Deux auteurs de la revue ont indépendamment sélectionné les références et extrait les données des rapports des études. Nous avons calculé des risques relatifs (RR) regroupés pour la plupart des critères de jugement binaires, sauf pour la mortalité postopératoire, pour laquelle nous avons estimé un rapport des cotes de Peto (RC de Peto), et des différences moyennes (DM) pour les critères de jugement continus. Nous avons utilisé un modèle à effets fixes en l'absence d'hétérogénéité substantielle (I² < 25 %), et un modèle à effets aléatoires en cas d'hétérogénéité substantielle (I² > 25 %). Deux auteurs de la revue ont indépendamment évalué le risque de biais, et nous avons utilisé GRADE pour évaluer la qualité des données probantes pour les critères de jugement importants.
Nous avons inclus sept études avec 843 participants (421 LAE et 422 LAS).

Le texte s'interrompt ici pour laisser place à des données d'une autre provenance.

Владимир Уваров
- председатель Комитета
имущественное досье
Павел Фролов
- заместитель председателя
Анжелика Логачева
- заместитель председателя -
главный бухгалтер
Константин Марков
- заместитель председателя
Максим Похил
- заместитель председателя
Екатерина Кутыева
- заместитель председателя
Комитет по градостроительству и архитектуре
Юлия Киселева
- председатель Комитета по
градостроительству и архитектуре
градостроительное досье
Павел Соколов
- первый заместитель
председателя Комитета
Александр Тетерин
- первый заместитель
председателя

Les sept études comprenaient toutes des courbes de Kaplan-Meier pour la survie globale. Il n’y avait que peu ou pas de différence de survie entre les groupes (logarithme du rapport des risques instantanés (log HR) 0,12, intervalle de confiance (IC) à 95 % -3,06 à 3,31 ; P = 0,94 ; sept études, 843 participants ; données probantes de très faible qualité).

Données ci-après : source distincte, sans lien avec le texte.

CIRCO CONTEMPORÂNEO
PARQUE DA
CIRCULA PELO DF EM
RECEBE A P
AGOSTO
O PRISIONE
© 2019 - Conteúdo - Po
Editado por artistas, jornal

Il n’y avait que peu ou pas de différence dans la mortalité postopératoire entre les groupes (rapport des cotes (RC) de Peto 1,20, IC à 95 % 0,51 à 2,80 ; sept études, 843 participants ; données probantes de faible qualité).
La durée opératoire était probablement plus longue pour la LAE (différence moyenne (DM) 50,13 minutes, IC à 95 % 19,19 à 81,06 minutes ; cinq études, 670 participants ; données probantes de qualité modérée). Il y avait une grande hétérogénéité entre les études (I² = 88% ; P < 0,00001).
Il est possible que la perte de sang ait été plus importante avec la LAE (DM 137,43 ml, IC à 95 % 11,55 à 263,30 ml ; deux études, 463 participants ; données probantes de très faible qualité). Il y avait une grande hétérogénéité entre les études (I² = 81 %, P = 0,02).
Il est possible que davantage de ganglions lymphatiques aient été prélevés pendant la LAE (DM 11,09 ganglions, IC à 95 % 7,16 à 15,02 ; cinq études, 670 participants ; données probantes de qualité modérée). Il y avait une grande hétérogénéité entre les études (I² = 81 %, P < 0,00001).
Il n’y avait que peu ou pas de différence dans l'incidence de marges de résection positives entre les groupes (RR 0,81, IC à 95 % 0,58 à 1,13 ; six études, 783 participants ; données probantes de très faible qualité).